Интервью журналу «PRO интерьер», июль — август 2005 г.

Картины Ольги Шагиной производят удивительное впечатление. Изысканные, легкие и слегка эфемерные — они как доносящиеся из прошлого звуки лютни, аромат засохшего цветка или узор на крыльях бабочки… Редко, действительно редко случается видеть такое. Раз увидев, я буквально заболел ее работами. Долго напрашивался в мастерскую, но художница то уезжала куда-нибудь, то готовила очередную выставку, то просто отвечала, что занята. Наконец — долгожданная встреча. В мастерской, несмотря на зябкое дождливое утро, оказывается неожиданно тепло, в воздухе витает запах свежесмолотого кофе.

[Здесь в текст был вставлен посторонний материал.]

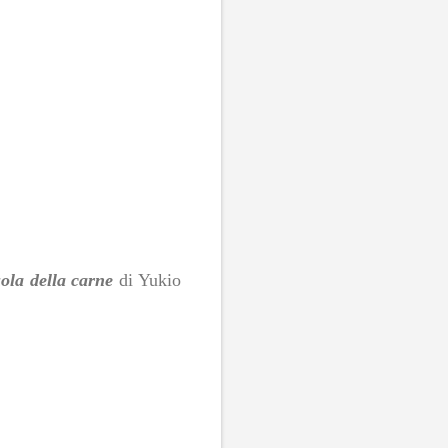
ola della carne
di Yukio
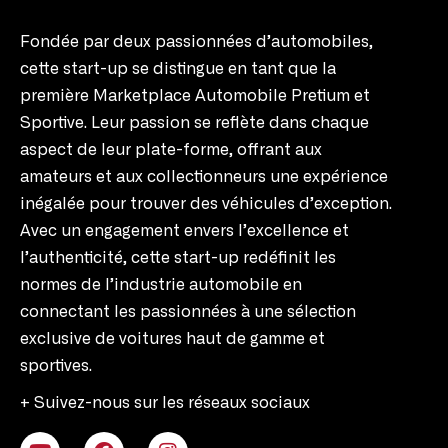
Fondée par deux passionnées d’automobiles,
cette start-up se distingue en tant que la
première Marketplace Automobile Pretium et
Sportive. Leur passion se reflète dans chaque
aspect de leur plate-forme, offrant aux
amateurs et aux collectionneurs une expérience
inégalée pour trouver des véhicules d’exception.
Avec un engagement envers l’excellence et
l’authenticité, cette start-up redéfinit les
normes de l’industrie automobile en
connectant les passionnées à une sélection
exclusive de voitures haut de gamme et
sportives.
+ Suivez-nous sur les réseaux sociaux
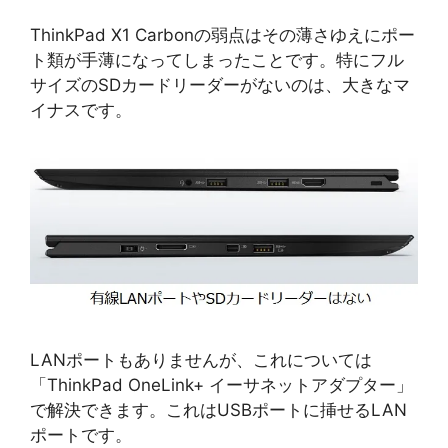
ThinkPad X1 Carbonの弱点はその薄さゆえにポー
ト類が手薄になってしまったことです。特にフル
サイズのSDカードリーダーがないのは、大きなマ
イナスです。
LANポートもありませんが、これについては
「ThinkPad OneLink+ イーサネットアダプター」
で解決できます。これはUSBポートに挿せるLAN
ポートです。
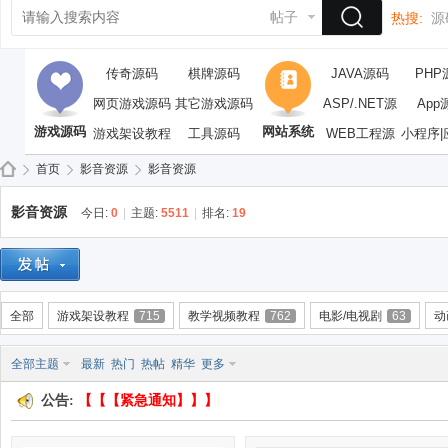
帖子
热搜:
源
传奇源码
棋牌源码
JAVA源码
PHP
网页游戏源码
其它游戏源码
ASP/.NET源
App
游戏源码
网站系统
游戏架设教程
工具源码
WEB工程源
码
小程序|
码
首页
影音资源
影音资源
影音资源
今日:
0
|
主题:
5511
|
排名:
19
依
»
›
›
全部
游戏架设教程
715
教学视频教程
762
电影/电视剧
63
动
全部主题
最新
热门
热帖
精华
更多
公告:
【【【紧急通知】】】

— А я думал, настоящие художники живут в неотапливаемой мансарде и пьют по утрам рассол…

Хозяйка мастерской улыбается, начинает варить кофе в какой-то немыслимой джезве времен царя Гороха.

— Да, как-то я выпадаю из образа…

— Ольга, а почему, собственно, вы так не любите давать интервью? В первый раз вижу, чтобы художник столь упорно отказывался от бесплатной рекламы.

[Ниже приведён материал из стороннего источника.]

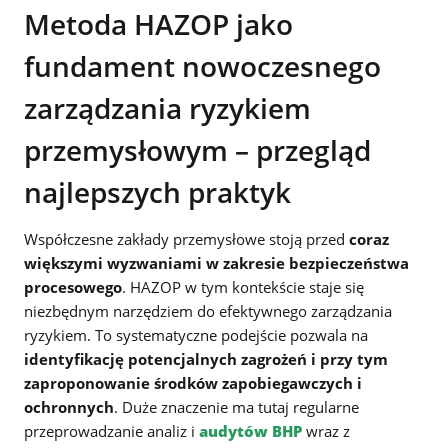
Metoda HAZOP jako
fundament nowoczesnego
zarządzania ryzykiem
przemysłowym – przegląd
najlepszych praktyk
Współczesne zakłady przemysłowe stoją przed
coraz
większymi wyzwaniami w zakresie bezpieczeństwa
procesowego
. HAZOP w tym kontekście staje się
niezbędnym narzędziem do efektywnego zarządzania
ryzykiem. To systematyczne podejście pozwala na
identyfikację potencjalnych zagrożeń i przy tym
zaproponowanie środków zapobiegawczych i
ochronnych
. Duże znaczenie ma tutaj regularne
przeprowadzanie analiz i
audytów BHP
wraz z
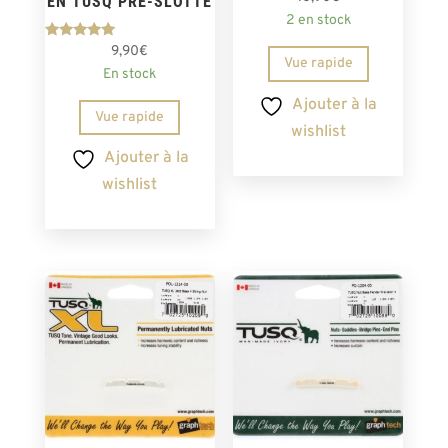
EN TUSQ PRÉ-SLOTTÉ
2 en stock
Note
9,90
€
5.00
Vue rapide
En stock
sur 5
Ajouter à la
Vue rapide
wishlist
Ajouter à la
wishlist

— Вот я сижу, языком болтаю, а у меня тем временем колер сохнет.

— И времени у нас с вами…

— Полчаса.

— Да-аа… И что, вот так, с утра до вечера, за мольбертом?

— Это такое затягивающее занятие… Словами не описать.

— То есть у вас такая идеальная ситуация, когда вы делаете то, что вам нравится, и получаете за это деньги.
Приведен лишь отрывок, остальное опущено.